I don't know how I knew, but I did know that that house was a home of
love. I don't know how I knew, but I did know, that that sweet woman,
who had been the daughter of a well-to-do man, had chosen the doctor out
of all the men in the world when he was only a medical student fresh
from Germany or Switzerland. I don't know how I knew, but I did know,
that leaving father and mother and a sheltered home she had followed her
young husband when he first came to Ellan without friends or
connections, and though poor then and poor still, she had never
regretted it.
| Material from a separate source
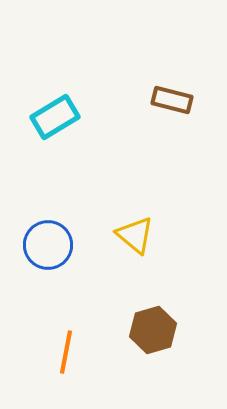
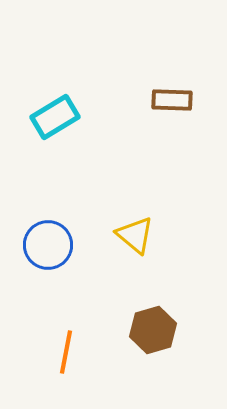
brown rectangle: rotated 12 degrees counterclockwise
I don't know how I knew, but I did know, that all this was
the opposite of what had happened to my own dear mother, who having
everything yet had nothing, while this good creature having nothing yet
had all.
SEVENTH CHAPTER
When I awoke next morning the sun was shining, and, after my hair had
been brushed smooth over my forehead, I was sitting up in bed, eating
for breakfast the smallest of bantam eggs with the smallest of silver
spoons, when the door opened with a bang and a small figure tumbled into
my room.
It was a boy, two years older than myself. He wore a grey Norfolk jacket
and knickerbockers, but the peculiarity of his dress was a white felt
hat of enormous size, which, being soiled and turned down in the brim,
and having a hole in the crown with a crop of his brown hair sticking
through it, gave him the appearance of a damaged mushroom.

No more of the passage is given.